Banda is an unincorporated rural community in Dufferin County, Ontario, Canada.

Officially located in Mulmur Township, Banda has historically been associated with both Mulmur Township and Nottawasaga Township (now Clearview Township), because it is located on the boundary between both townships.

==History==
Duff Lott and his grandson John were early settlers, arriving in the spring of 1845. A log schoolhouse, S.S. No. 6, was built in 1857, and a post office opened in 1860. The name "Banda" was selected by the first postmaster, John Clemenger, after looking at a map of the East Indies where the Banda Islands and Banda Sea are located. That same year, the population of Banda had reached 50. During the 1860s, Banda was noted as having a wagon shop, shoemaker, blacksmith, carpenter, cabinetmaker, and stores.

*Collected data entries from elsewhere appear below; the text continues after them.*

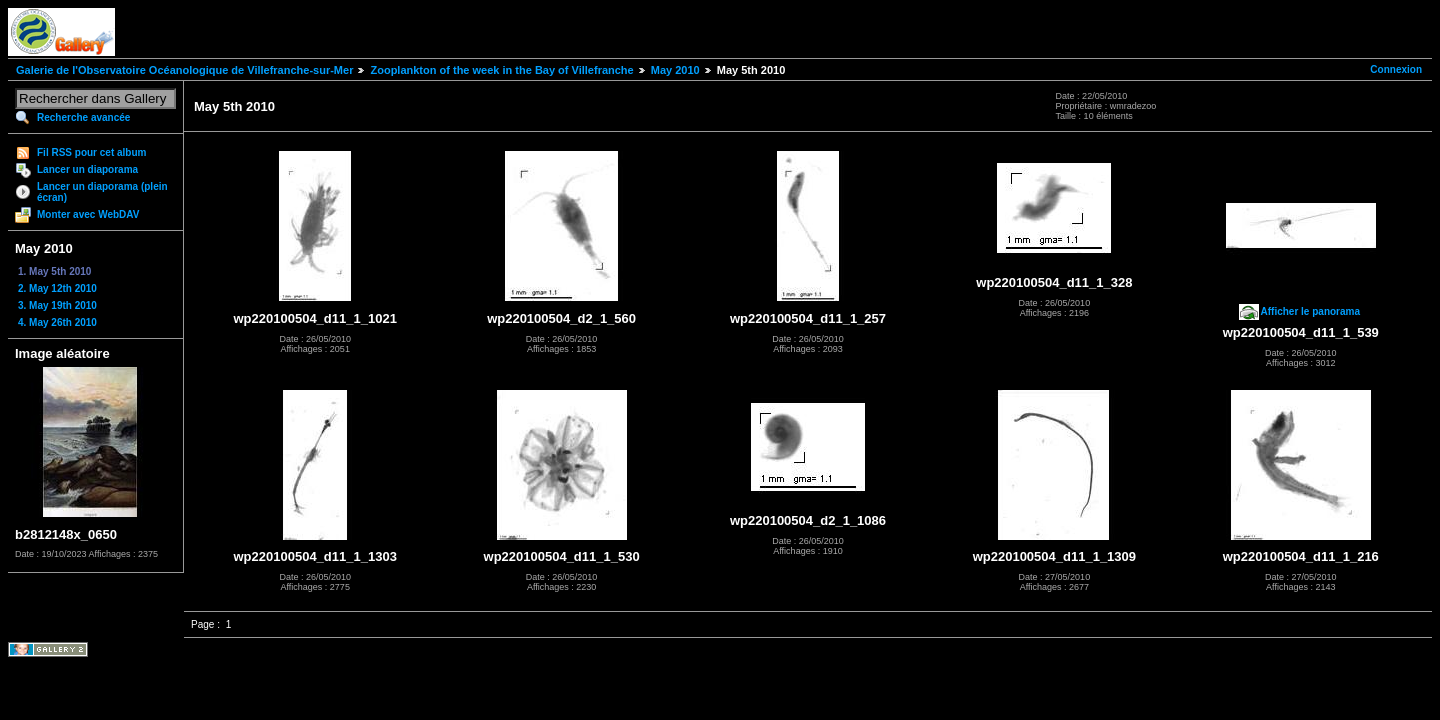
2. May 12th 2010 (57, 288)
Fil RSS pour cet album (91, 152)
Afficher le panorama (1310, 311)
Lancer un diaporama (87, 169)
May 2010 (675, 70)
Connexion (1396, 69)
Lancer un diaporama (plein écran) (102, 192)
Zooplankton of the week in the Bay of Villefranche (501, 70)
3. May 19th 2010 (57, 305)
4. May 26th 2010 (57, 322)
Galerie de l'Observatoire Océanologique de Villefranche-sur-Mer (184, 70)
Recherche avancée (83, 117)
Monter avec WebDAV (88, 214)
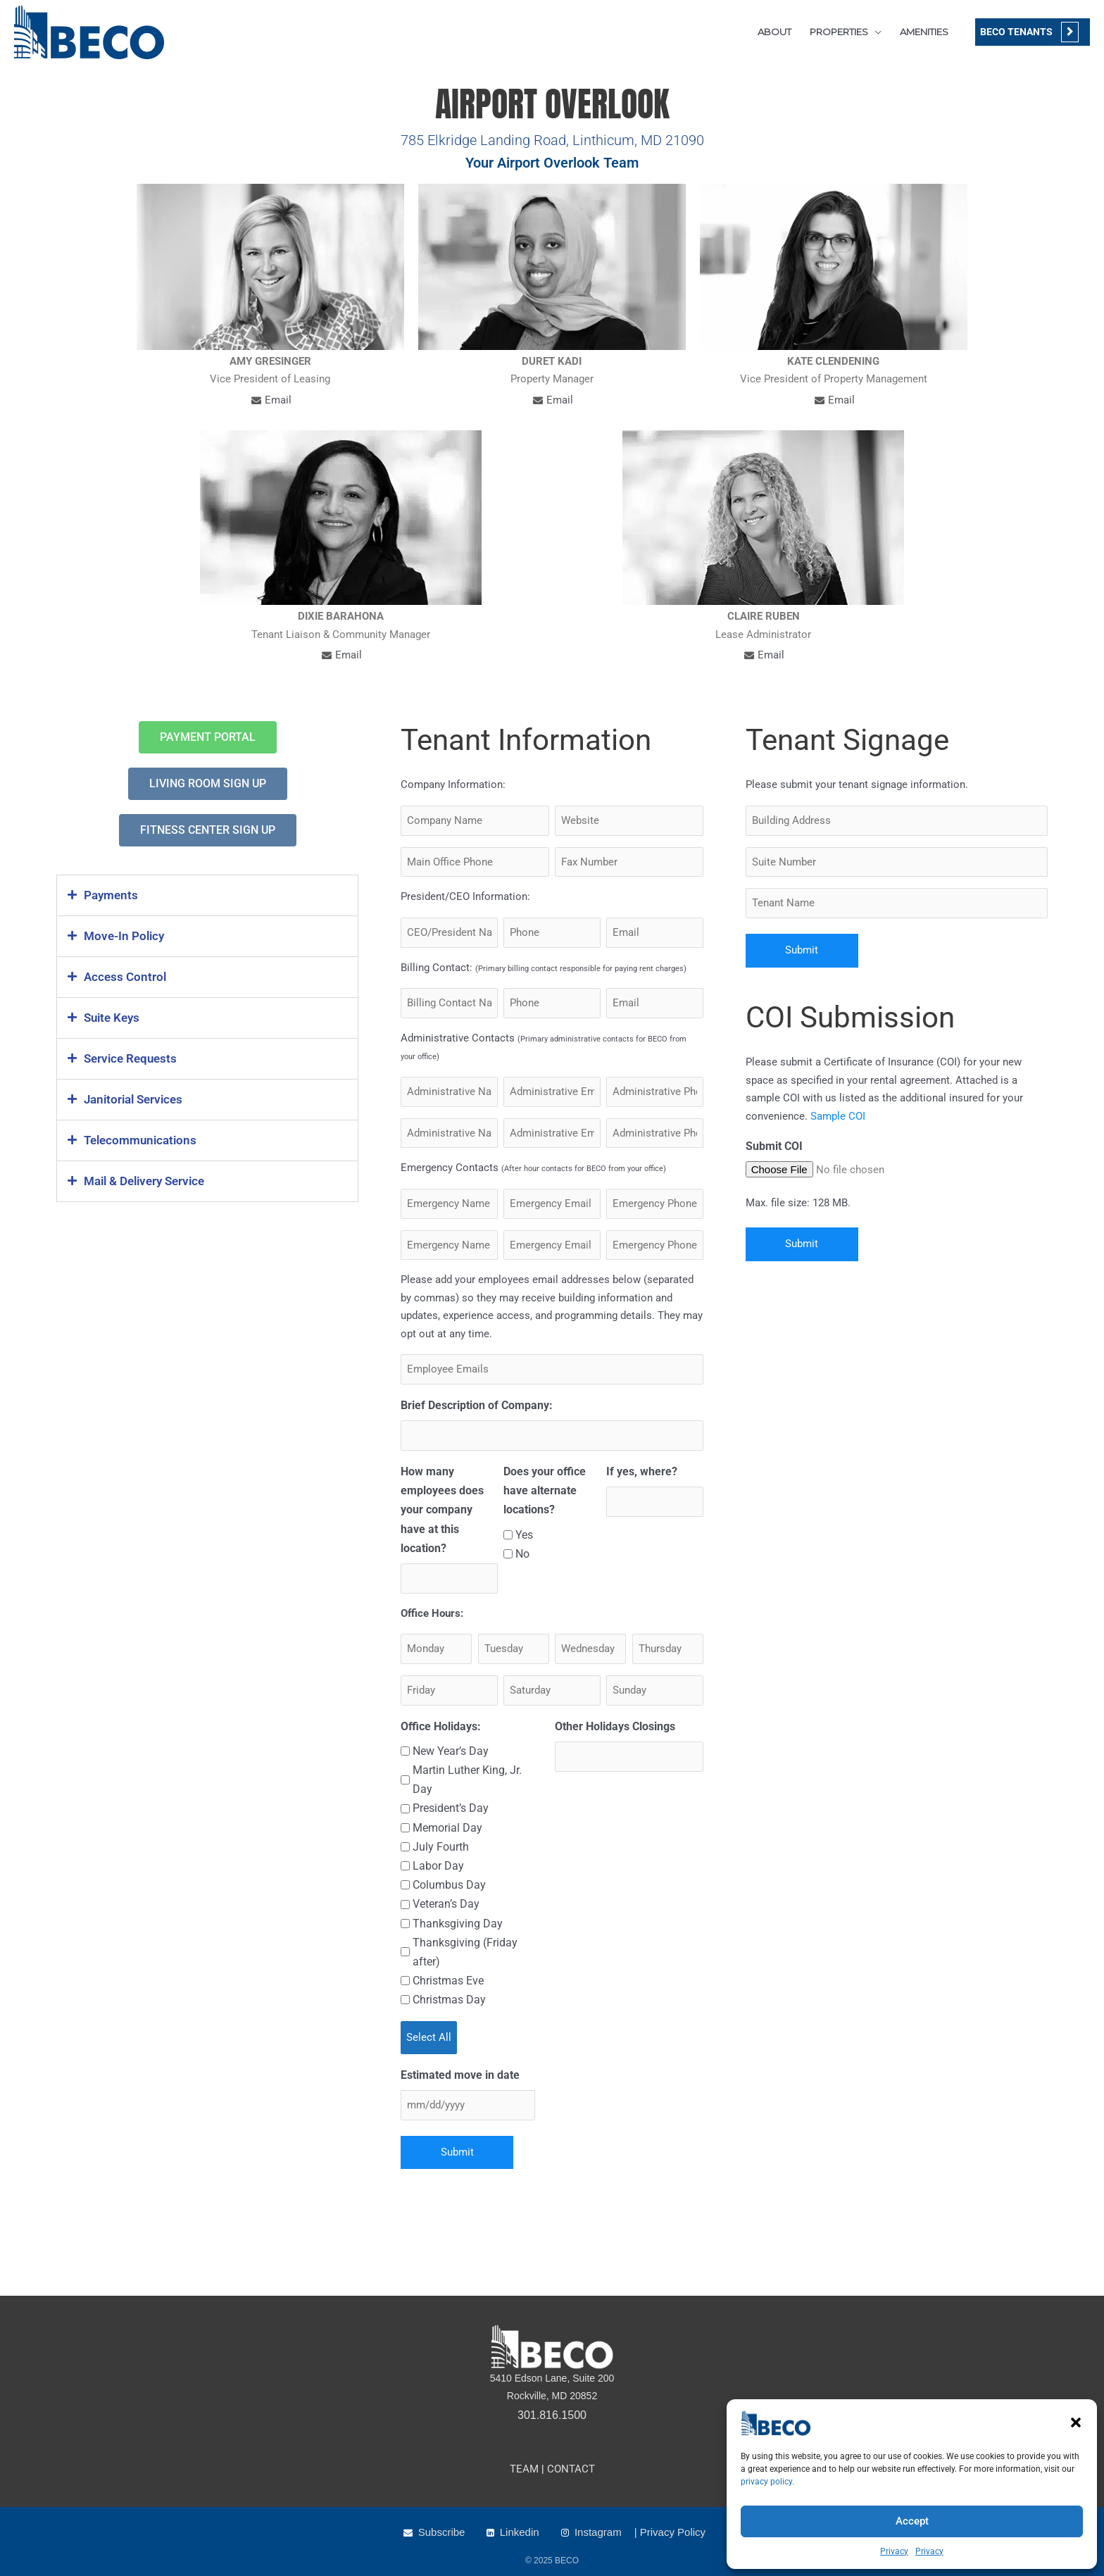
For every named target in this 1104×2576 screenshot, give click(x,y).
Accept (912, 2521)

Christ Church Banda was established north of the settlement in 1865. The extant church and cemetery are today called Banda Anglican Christ Church. Banda Methodist Church (also called Baker's Church) was established west of the settlement in 1867, and in 1869, John Clemenger donated land for a cemetery there. The church closed in 1897 and has been removed, though the cemetery remains. Prior to the 1890s, a presbyterian church was also established.

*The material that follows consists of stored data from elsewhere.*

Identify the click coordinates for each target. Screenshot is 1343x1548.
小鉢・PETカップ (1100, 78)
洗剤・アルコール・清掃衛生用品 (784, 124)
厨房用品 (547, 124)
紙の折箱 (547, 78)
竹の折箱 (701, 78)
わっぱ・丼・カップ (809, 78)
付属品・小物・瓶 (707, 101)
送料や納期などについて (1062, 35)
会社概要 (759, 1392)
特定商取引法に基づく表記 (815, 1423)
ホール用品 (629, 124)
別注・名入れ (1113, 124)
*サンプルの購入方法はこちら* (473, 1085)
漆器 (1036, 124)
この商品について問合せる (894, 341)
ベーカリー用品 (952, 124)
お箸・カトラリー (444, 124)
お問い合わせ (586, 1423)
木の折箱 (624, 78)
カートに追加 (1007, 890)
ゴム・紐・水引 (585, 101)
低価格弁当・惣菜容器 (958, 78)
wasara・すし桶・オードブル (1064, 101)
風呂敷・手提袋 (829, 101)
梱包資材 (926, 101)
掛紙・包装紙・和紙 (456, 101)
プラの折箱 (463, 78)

Banda became known in the region for its cattle fairs, which began in the 1860s.

Orange Lodge No. 426 established in Banda around 1870. The lodge had a fife-and-drum band.

The Wilcox Inn, owned and operated by Joseph Wilcox, opened in Banda during the 1880s. The hotel later moved to Stayner.

By 1890, Banda was receiving daily mail, and a stagecoach stopped daily. The cost of the stagecoach was 25 cents.

The settlement was described in 1908 as a "good dairying and fruit district", when its population had decreased to 30.

The post office closed in 1915, and the school closed in 1965.

Banda was described in 1977 as "a tiny crossroads community".